Taken together, these identified TM protein features exhibit a continuum of differences rather than discrete localization ‘rules’ per se. This is further reflected in the sub-proteomes themselves, whereby protein families with known biosynthetic functionality were localized in sub-Golgi compartments consistent with the progressive nature of cargo glycosylation and the recycling of resident proteins between adjacent compartments.
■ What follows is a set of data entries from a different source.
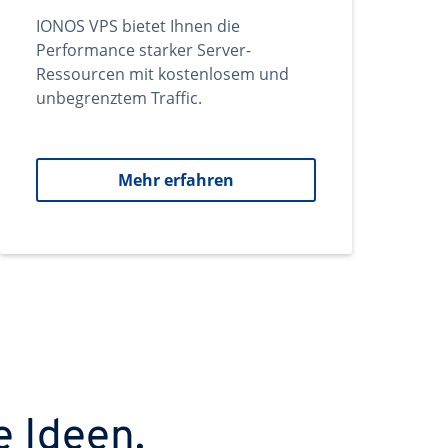
IONOS VPS bietet Ihnen die
Performance starker Server-
Ressourcen mit kostenlosem und
unbegrenztem Traffic.
Mehr erfahren
e Ideen.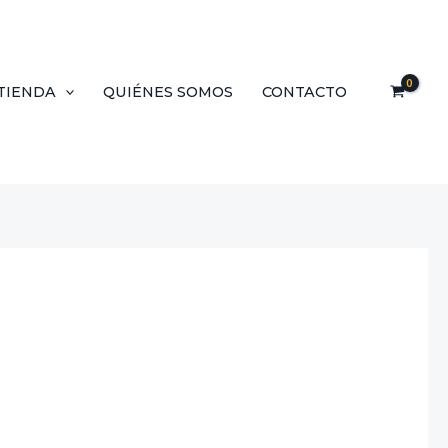
TIENDA
QUIÉNES SOMOS
CONTACTO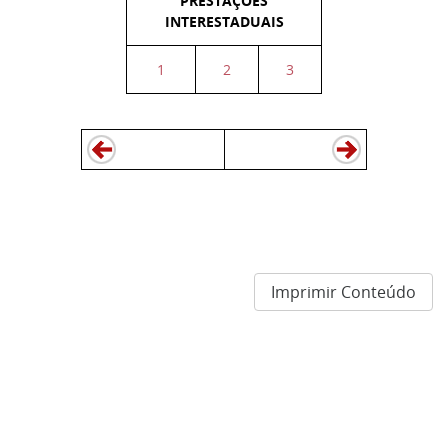
PRESTAÇÕES
INTERESTADUAIS
1
2
3
Imprimir Conteúdo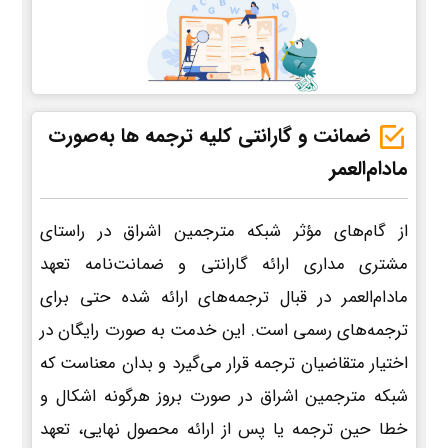
ضمانت و گارانتی کلیه ترجمه ها به‌صورت
مادام‌العمر
از گام‌های مؤثر شبکه مترجمین اشراق در راستای
مشتری مداری ارائه گارانتی و ضمانت‌نامه تعهد
مادام‌العمر در قبال ترجمه‌های ارائه شده حتی برای
ترجمه‌های رسمی است. این خدمت به صورت رایگان در
اختیار متقاضیان ترجمه قرار می‌گیرد و بدان معناست که
شبکه مترجمین اشراق در صورت بروز هرگونه اشکال و
خطا حین ترجمه یا پس از ارائه محصول نهایی، تعهد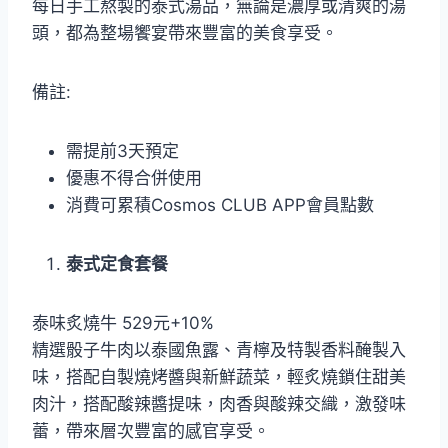
每日手工熬製的泰式湯品，無論是濃厚或清爽的湯
頭，都為整場饗宴帶來豐富的美食享受。
備註:
需提前3天預定
優惠不得合併使用
消費可累積Cosmos CLUB APP會員點數
泰式定食套餐
泰味炙燒牛 529元+10%
精選骰子牛肉以泰國魚露、青檸及特製香料醃製入
味，搭配自製燒烤醬與新鮮蔬菜，輕炙燒鎖住甜美
肉汁，搭配酸辣醬提味，肉香與酸辣交織，激發味
蕾，帶來層次豐富的感官享受。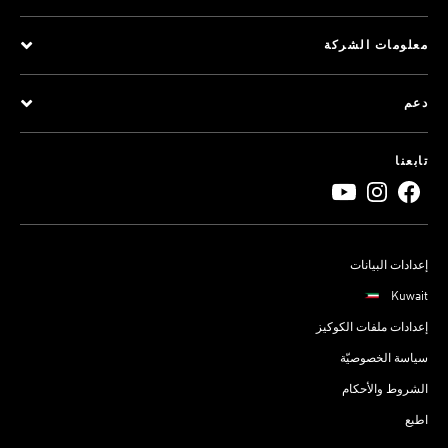
معلومات الشركة
دعم
تابعنا
إعدادات البيانات
Kuwait
إعدادات ملفات الكوكيز
سياسة الخصوصيّة
الشروط والأحكام
اطبع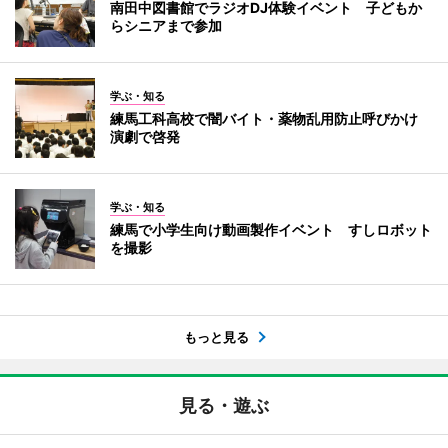
南田中図書館でラジオDJ体験イベント 子どもか
らシニアまで参加
学ぶ・知る
練馬工科高校で闇バイト・薬物乱用防止呼びかけ
演劇で啓発
学ぶ・知る
練馬で小学生向け動画製作イベント すしロボット
を撮影
もっと見る
見る・遊ぶ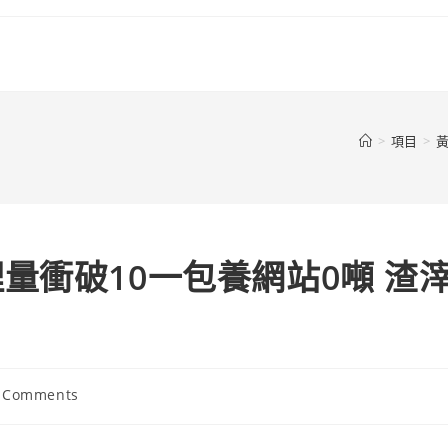
>
項目
>
量衝破10一包養網站0噸 渣
 Comments
ents:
This high confidence and comprehensive dataset of ER- and Golgi-resident proteins, at sub-organelle level resolution, highlights the complexity and functional diversity of the Golgi. The challenge now is to elucidate how this pivotal organelle regulates the sorting of secreted proteins to their final destination.

 

REFERENCES

Islinger, M., Eckerskorn, C., and Völkl, A. (2010). Free-flow electrophoresis in the proteomic era: A technique in flux. ELECTROPHORESIS 31: 1754–1763.

Luini, A. (2011). A brief history of the cisternal progression-maturation model. Cellular Logistics 1: 6–11.

H.T. Parsons, T. J. Stevens, H. E. McFarlane, S. Vidal-Melgosa, J. Griss, N. Lawrence, R. Butler, M. M. L. Sousa, M. Salemi, W. G. T. Willats, C. J. Petzold, J. L. Heazlewood, K. S. Lilley (2019) Separating Golgi proteins from cis to trans reveals underlying properties of cisternal. Plant Cell doi: 10.1105/tpc.19.00081

Nakamura, N., Wei, J.-H., and Seemann, J. (2012). Modular organization of the mammalian Golgi apparatus. Current Opinion in Cell Biology 24: 467–474.

Figure legend:

Electrophoretic separation and clustering analysis of Arabidopsis endomembrane proteins

Membrane-bound compartments from Arabidopsis cell-suspension cultures were separated according to their surface change by free-flow electrophoresis and their proteomes determined at sub-organelle level resolution.